ASSIGNED TASK: Skip the images. Copy the records exactly as written.

DATASET CONTENT:
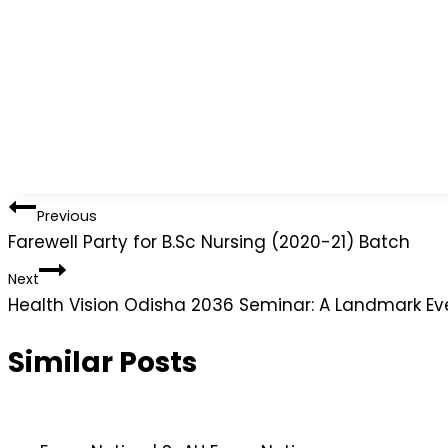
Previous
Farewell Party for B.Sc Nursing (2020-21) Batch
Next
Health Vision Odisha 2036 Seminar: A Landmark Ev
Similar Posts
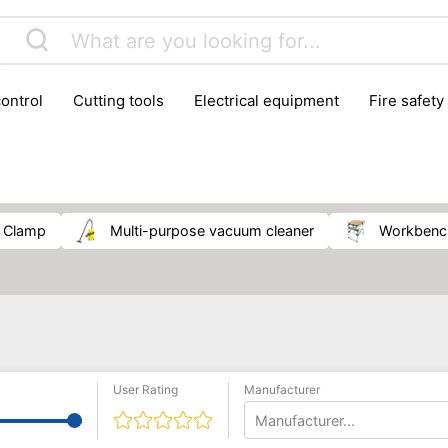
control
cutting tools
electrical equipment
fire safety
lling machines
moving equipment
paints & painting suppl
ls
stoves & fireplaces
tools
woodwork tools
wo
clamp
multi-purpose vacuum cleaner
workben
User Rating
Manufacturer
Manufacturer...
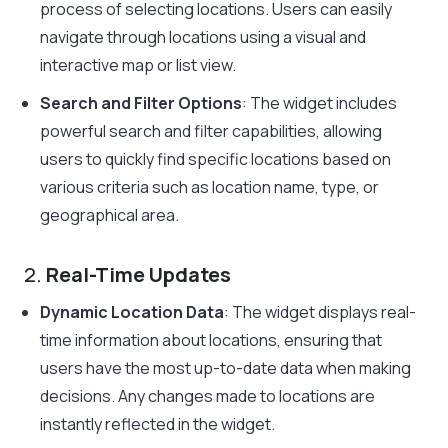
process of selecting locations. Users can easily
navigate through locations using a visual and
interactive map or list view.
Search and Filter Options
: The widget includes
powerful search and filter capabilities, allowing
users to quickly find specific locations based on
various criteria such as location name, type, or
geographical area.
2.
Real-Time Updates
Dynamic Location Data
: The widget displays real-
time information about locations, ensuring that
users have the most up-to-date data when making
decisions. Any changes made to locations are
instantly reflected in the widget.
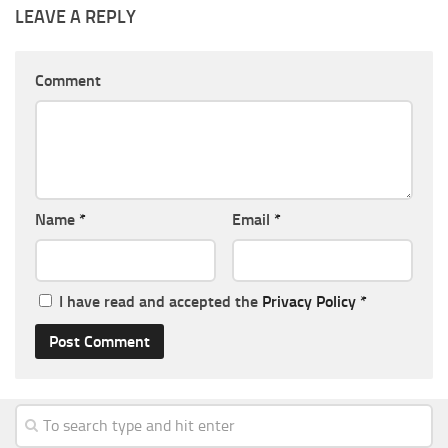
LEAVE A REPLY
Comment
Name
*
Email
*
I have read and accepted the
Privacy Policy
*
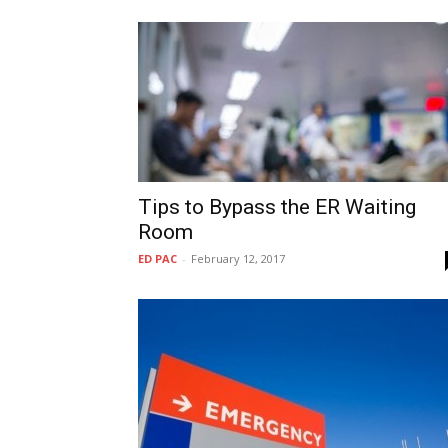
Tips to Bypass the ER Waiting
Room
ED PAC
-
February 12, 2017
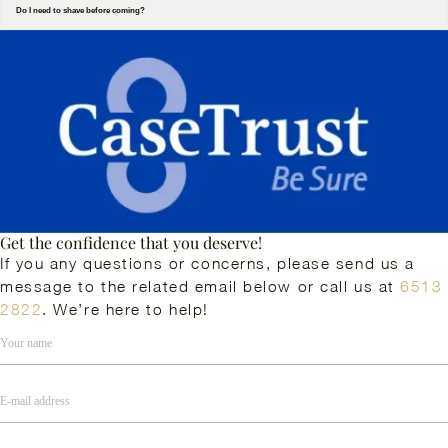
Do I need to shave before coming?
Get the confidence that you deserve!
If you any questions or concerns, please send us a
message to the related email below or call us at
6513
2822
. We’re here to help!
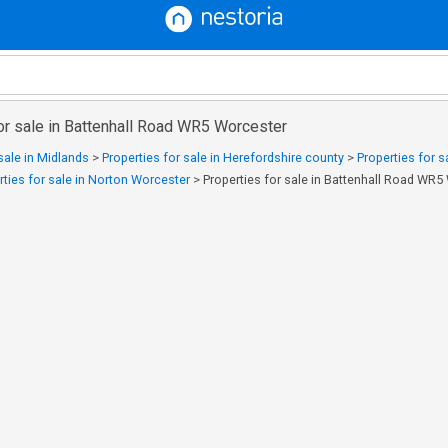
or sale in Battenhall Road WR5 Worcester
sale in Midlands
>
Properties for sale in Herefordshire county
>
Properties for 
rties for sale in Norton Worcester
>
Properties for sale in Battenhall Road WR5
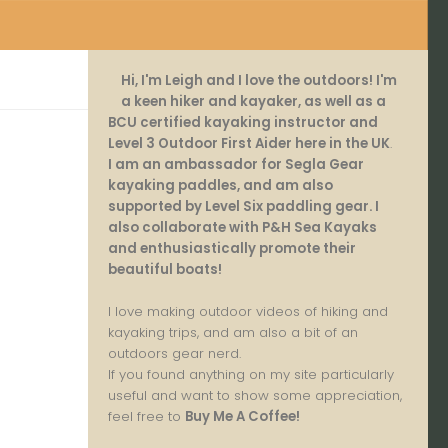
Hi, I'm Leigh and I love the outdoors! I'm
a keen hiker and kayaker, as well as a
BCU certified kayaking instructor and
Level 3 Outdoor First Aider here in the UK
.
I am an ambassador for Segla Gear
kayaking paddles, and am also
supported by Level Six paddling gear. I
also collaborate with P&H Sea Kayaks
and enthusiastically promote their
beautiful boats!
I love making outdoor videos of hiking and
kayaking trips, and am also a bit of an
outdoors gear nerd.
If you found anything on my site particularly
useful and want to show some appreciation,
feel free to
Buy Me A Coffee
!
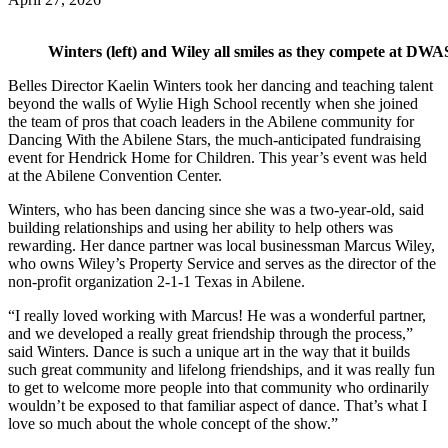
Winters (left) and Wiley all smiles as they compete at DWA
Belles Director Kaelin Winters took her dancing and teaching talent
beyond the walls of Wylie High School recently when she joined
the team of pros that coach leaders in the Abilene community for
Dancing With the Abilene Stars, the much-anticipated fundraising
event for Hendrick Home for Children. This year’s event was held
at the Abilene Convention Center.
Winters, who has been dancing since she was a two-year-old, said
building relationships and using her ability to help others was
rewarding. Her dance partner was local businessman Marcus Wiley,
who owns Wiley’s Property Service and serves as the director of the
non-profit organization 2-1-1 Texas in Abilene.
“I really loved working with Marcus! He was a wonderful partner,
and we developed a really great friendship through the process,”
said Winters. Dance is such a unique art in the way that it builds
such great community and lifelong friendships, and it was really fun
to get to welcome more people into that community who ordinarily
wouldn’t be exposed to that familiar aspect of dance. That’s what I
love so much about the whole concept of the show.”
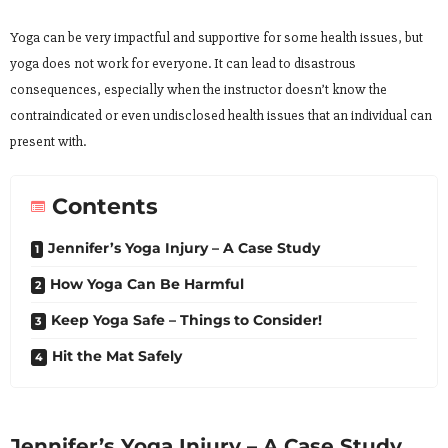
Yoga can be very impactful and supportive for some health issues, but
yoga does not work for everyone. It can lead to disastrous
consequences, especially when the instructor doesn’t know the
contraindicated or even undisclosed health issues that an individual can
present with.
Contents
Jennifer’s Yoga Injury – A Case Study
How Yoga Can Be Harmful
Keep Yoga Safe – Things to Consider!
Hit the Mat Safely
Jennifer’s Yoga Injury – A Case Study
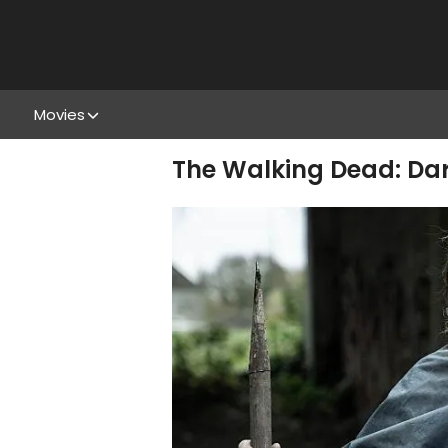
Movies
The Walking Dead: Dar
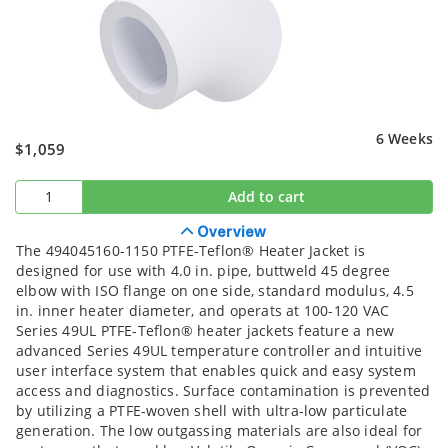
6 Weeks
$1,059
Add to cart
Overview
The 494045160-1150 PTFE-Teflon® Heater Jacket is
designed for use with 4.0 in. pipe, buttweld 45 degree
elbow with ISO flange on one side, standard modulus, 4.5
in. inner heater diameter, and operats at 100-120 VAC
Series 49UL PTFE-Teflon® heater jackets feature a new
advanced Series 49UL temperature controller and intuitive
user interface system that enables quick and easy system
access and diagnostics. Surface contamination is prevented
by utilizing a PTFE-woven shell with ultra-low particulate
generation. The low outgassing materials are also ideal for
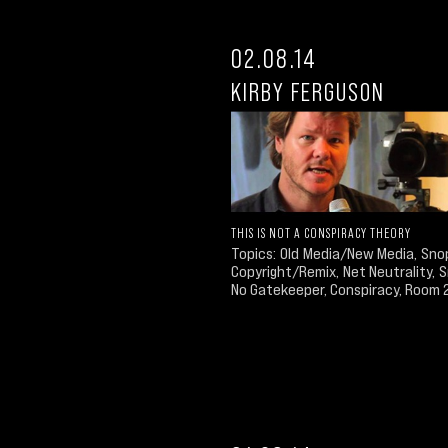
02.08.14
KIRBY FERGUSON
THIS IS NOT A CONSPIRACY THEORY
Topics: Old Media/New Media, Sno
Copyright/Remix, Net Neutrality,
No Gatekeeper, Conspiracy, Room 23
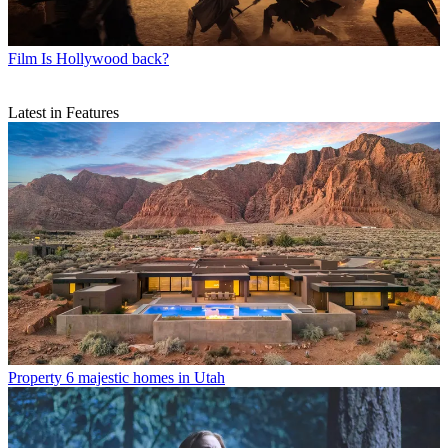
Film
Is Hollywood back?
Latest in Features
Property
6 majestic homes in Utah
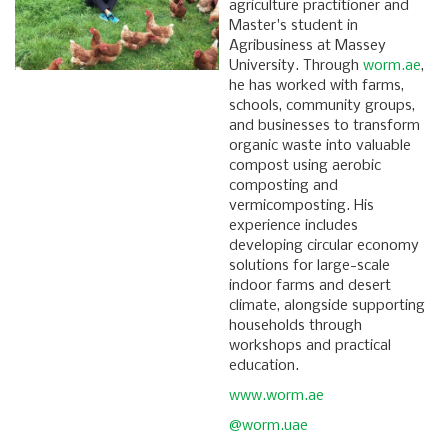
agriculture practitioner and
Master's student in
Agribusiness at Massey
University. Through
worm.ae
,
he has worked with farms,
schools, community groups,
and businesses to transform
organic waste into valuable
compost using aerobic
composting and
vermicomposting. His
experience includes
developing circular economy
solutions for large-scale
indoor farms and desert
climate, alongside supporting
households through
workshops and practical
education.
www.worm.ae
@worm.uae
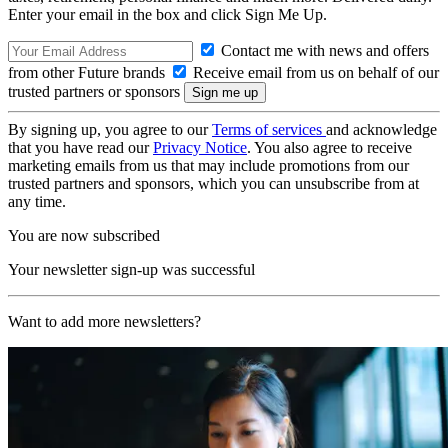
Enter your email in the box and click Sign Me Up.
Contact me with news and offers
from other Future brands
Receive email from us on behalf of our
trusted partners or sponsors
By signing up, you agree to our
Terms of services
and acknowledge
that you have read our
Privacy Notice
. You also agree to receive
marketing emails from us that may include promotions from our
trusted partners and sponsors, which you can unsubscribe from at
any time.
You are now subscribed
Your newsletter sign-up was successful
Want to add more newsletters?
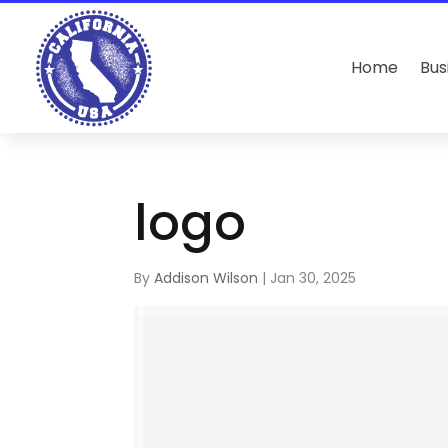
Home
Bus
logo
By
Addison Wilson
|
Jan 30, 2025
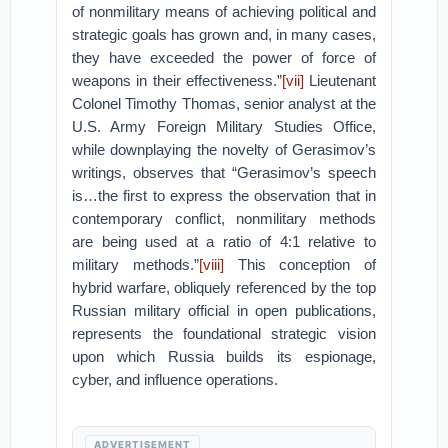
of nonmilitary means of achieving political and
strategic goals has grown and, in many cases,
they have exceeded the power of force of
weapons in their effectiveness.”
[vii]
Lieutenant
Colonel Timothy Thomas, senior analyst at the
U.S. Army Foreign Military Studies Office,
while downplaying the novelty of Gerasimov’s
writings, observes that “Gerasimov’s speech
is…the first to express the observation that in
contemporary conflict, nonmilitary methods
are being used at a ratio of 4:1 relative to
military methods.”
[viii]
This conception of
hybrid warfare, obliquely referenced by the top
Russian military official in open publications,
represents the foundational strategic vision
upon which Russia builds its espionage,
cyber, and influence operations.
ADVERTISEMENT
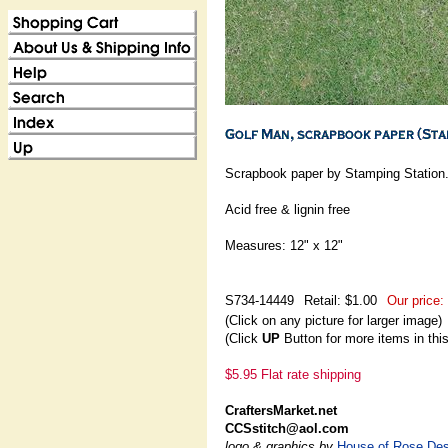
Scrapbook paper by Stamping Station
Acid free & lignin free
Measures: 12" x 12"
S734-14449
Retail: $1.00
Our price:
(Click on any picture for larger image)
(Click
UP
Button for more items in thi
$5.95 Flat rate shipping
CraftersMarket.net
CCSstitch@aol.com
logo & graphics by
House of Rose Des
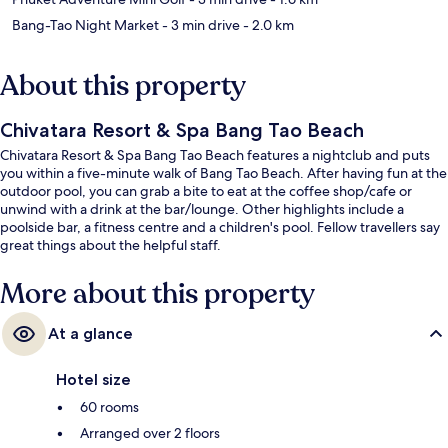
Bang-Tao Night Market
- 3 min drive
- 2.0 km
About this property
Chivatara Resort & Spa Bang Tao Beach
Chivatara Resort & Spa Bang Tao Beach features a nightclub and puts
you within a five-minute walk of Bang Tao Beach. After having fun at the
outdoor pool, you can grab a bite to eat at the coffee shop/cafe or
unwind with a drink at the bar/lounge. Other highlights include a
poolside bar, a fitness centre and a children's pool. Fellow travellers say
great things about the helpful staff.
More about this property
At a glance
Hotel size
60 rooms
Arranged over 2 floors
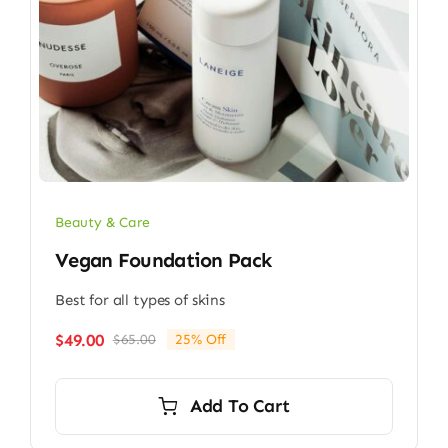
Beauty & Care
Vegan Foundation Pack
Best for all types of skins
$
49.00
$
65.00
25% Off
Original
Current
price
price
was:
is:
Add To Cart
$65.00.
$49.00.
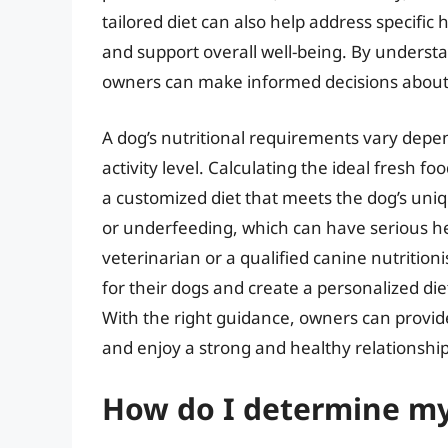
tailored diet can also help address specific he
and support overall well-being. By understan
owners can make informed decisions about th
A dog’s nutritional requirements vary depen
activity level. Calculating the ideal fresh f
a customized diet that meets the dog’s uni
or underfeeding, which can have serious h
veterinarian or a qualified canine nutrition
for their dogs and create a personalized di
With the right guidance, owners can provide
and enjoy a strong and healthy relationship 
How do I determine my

OUTPUT OF THE EXERCISE:
Previous
Farewell Party for B.Sc Nursing (2020-21) Batch
Next
Health Vision Odisha 2036 Seminar: A Landmark Ev
Similar Posts
control
cutting tools
electrical equipment
fire safety
lling machines
moving equipment
paints & painting suppl
ls
stoves & fireplaces
tools
woodwork tools
wo
clamp
multi-purpose vacuum cleaner
workben
User Rating
Manufacturer
Manufacturer...
process of selecting locations. Users can easily
navigate through locations using a visual and
interactive map or list view.
Search and Filter Options
: The widget includes
powerful search and filter capabilities, allowing
users to quickly find specific locations based on
various criteria such as location name, type, or
geographical area.
2.
Real-Time Updates
Dynamic Location Data
: The widget displays real-
time information about locations, ensuring that
users have the most up-to-date data when making
decisions. Any changes made to locations are
instantly reflected in the widget.
LEAVE A REPLY
Comment
Name
*
Email
*
I have read and accepted the
Privacy Policy
*
Tips to Bypass the ER Waiting
Room
ED PAC
-
February 12, 2017
Do I need to shave before coming?
Get the confidence that you deserve!
If you any questions or concerns, please send us a
message to the related email below or call us at
6513
2822
. We’re here to help!
or sale in Battenhall Road WR5 Worcester
sale in Midlands
>
Properties for sale in Herefordshire county
>
Properties for 
rties for sale in Norton Worcester
>
Properties for sale in Battenhall Road WR5
Hi, I'm Leigh and I love the outdoors! I'm
a keen hiker and kayaker, as well as a
BCU certified kayaking instructor and
Level 3 Outdoor First Aider here in the UK
.
I am an ambassador for Segla Gear
kayaking paddles, and am also
supported by Level Six paddling gear. I
also collaborate with P&H Sea Kayaks
and enthusiastically promote their
beautiful boats!
I love making outdoor videos of hiking and
kayaking trips, and am also a bit of an
outdoors gear nerd.
If you found anything on my site particularly
useful and want to show some appreciation,
feel free to
Buy Me A Coffee
!
Winters (left) and Wiley all smiles as they compete at DWA
Belles Director Kaelin Winters took her dancing and teaching talent
beyond the walls of Wylie High School recently when she joined
the team of pros that coach leaders in the Abilene community for
Dancing With the Abilene Stars, the much-anticipated fundraising
event for Hendrick Home for Children. This year’s event was held
at the Abilene Convention Center.
Winters, who has been dancing since she was a two-year-old, said
building relationships and using her ability to help others was
rewarding. Her dance partner was local businessman Marcus Wiley,
who owns Wiley’s Property Service and serves as the director of the
non-profit organization 2-1-1 Texas in Abilene.
“I really loved working with Marcus! He was a wonderful partner,
and we developed a really great friendship through the process,”
said Winters. Dance is such a unique art in the way that it builds
such great community and lifelong friendships, and it was really fun
to get to welcome more people into that community who ordinarily
wouldn’t be exposed to that familiar aspect of dance. That’s what I
love so much about the whole concept of the show.”
Yoga can be very impactful and supportive for some health issues, but
yoga does not work for everyone. It can lead to disastrous
consequences, especially when the instructor doesn’t know the
contraindicated or even undisclosed health issues that an individual can
present with.
Contents
Jennifer’s Yoga Injury – A Case Study
How Yoga Can Be Harmful
Keep Yoga Safe – Things to Consider!
Hit the Mat Safely
Jennifer’s Yoga Injury – A Case Study
Movies
The Walking Dead: Dar
6 Weeks
$1,059
Add to cart
Overview
The 494045160-1150 PTFE-Teflon® Heater Jacket is
designed for use with 4.0 in. pipe, buttweld 45 degree
elbow with ISO flange on one side, standard modulus, 4.5
in. inner heater diameter, and operats at 100-120 VAC
Series 49UL PTFE-Teflon® heater jackets feature a new
advanced Series 49UL temperature controller and intuitive
user interface system that enables quick and easy system
access and diagnostics. Surface contamination is prevented
by utilizing a PTFE-woven shell with ultra-low particulate
generation. The low outgassing materials are also ideal for
02.08.14
KIRBY FERGUSON
THIS IS NOT A CONSPIRACY THEORY
Topics: Old Media/New Media, Sno
Copyright/Remix, Net Neutrality,
No Gatekeeper, Conspiracy, Room 23
Film
Is Hollywood back?
Latest in Features
Property
6 majestic homes in Utah
agriculture practitioner and
Master's student in
Agribusiness at Massey
University. Through
worm.ae
,
he has worked with farms,
schools, community groups,
and businesses to transform
organic waste into valuable
compost using aerobic
composting and
vermicomposting. His
experience includes
developing circular economy
solutions for large-scale
indoor farms and desert
climate, alongside supporting
households through
workshops and practical
education.
www.worm.ae
@worm.uae
Enter your email in the box and click Sign Me Up.
Contact me with news and offers
from other Future brands
Receive email from us on behalf of our
trusted partners or sponsors
By signing up, you agree to our
Terms of services
and acknowledge
that you have read our
Privacy Notice
. You also agree to receive
marketing emails from us that may include promotions from our
trusted partners and sponsors, which you can unsubscribe from at
any time.
You are now subscribed
Your newsletter sign-up was successful
Want to add more newsletters?
Home
Bus
logo
By
Addison Wilson
|
Jan 30, 2025
of nonmilitary means of achieving political and
strategic goals has grown and, in many cases,
they have exceeded the power of force of
weapons in their effectiveness.”
[vii]
Lieutenant
Colonel Timothy Thomas, senior analyst at the
U.S. Army Foreign Military Studies Office,
while downplaying the novelty of Gerasimov’s
writings, observes that “Gerasimov’s speech
is…the first to express the observation that in
contemporary conflict, nonmilitary methods
are being used at a ratio of 4:1 relative to
military methods.”
[viii]
This conception of
hybrid warfare, obliquely referenced by the top
Russian military official in open publications,
represents the foundational strategic vision
upon which Russia builds its espionage,
cyber, and influence operations.
ADVERTISEMENT
Scrapbook paper by Stamping Station
Acid free & lignin free
Measures: 12" x 12"
S734-14449
Retail: $1.00
Our price:
(Click on any picture for larger image)
(Click
UP
Button for more items in thi
$5.95 Flat rate shipping
CraftersMarket.net
CCSstitch@aol.com
logo & graphics by
House of Rose Des
Bang-Tao Night Market
- 3 min drive
- 2.0 km
About this property
Chivatara Resort & Spa Bang Tao Beach
Chivatara Resort & Spa Bang Tao Beach features a nightclub and puts
you within a five-minute walk of Bang Tao Beach. After having fun at the
outdoor pool, you can grab a bite to eat at the coffee shop/cafe or
unwind with a drink at the bar/lounge. Other highlights include a
poolside bar, a fitness centre and a children's pool. Fellow travellers say
great things about the helpful staff.
More about this property
At a glance
Hotel size
60 rooms
Arranged over 2 floors
Beauty & Care
Vegan Foundation Pack
Best for all types of skins
$
49.00
$
65.00
25% Off
Original
Current
price
price
was:
is:
Add To Cart
$65.00.
$49.00.
tailored diet can also help address specific he
and support overall well-being. By understan
owners can make informed decisions about th
A dog’s nutritional requirements vary depen
activity level. Calculating the ideal fresh f
a customized diet that meets the dog’s uni
or underfeeding, which can have serious h
veterinarian or a qualified canine nutrition
for their dogs and create a personalized di
With the right guidance, owners can provide
and enjoy a strong and healthy relationship 
How do I determine my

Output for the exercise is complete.